[Data for review Boundary: Start]

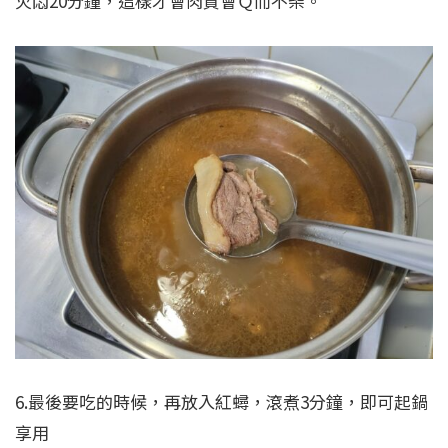
火悶20分鐘，這樣才會肉質會Ｑ而不柴。
6.最後要吃的時候，再放入紅蟳，滾煮3分鐘，即可起鍋
享用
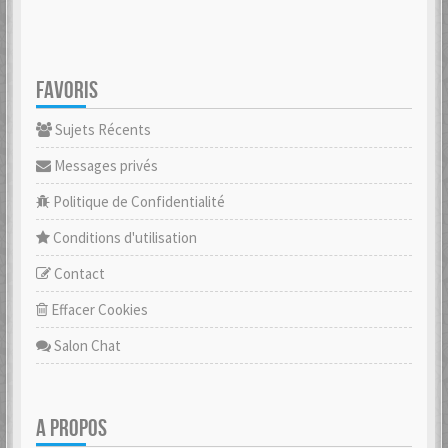
FAVORIS
Sujets Récents
Messages privés
Politique de Confidentialité
Conditions d'utilisation
Contact
Effacer Cookies
Salon Chat
A PROPOS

[Data for review Boundary: End]

> [About this task]:
Exactly as they appear, print the lines from the one holding "Sujets Récents" through the final line of the entries, and no others.

> [Solution]:
Sujets Récents
Messages privés
Politique de Confidentialité
Conditions d'utilisation
Contact
Effacer Cookies
Salon Chat
A PROPOS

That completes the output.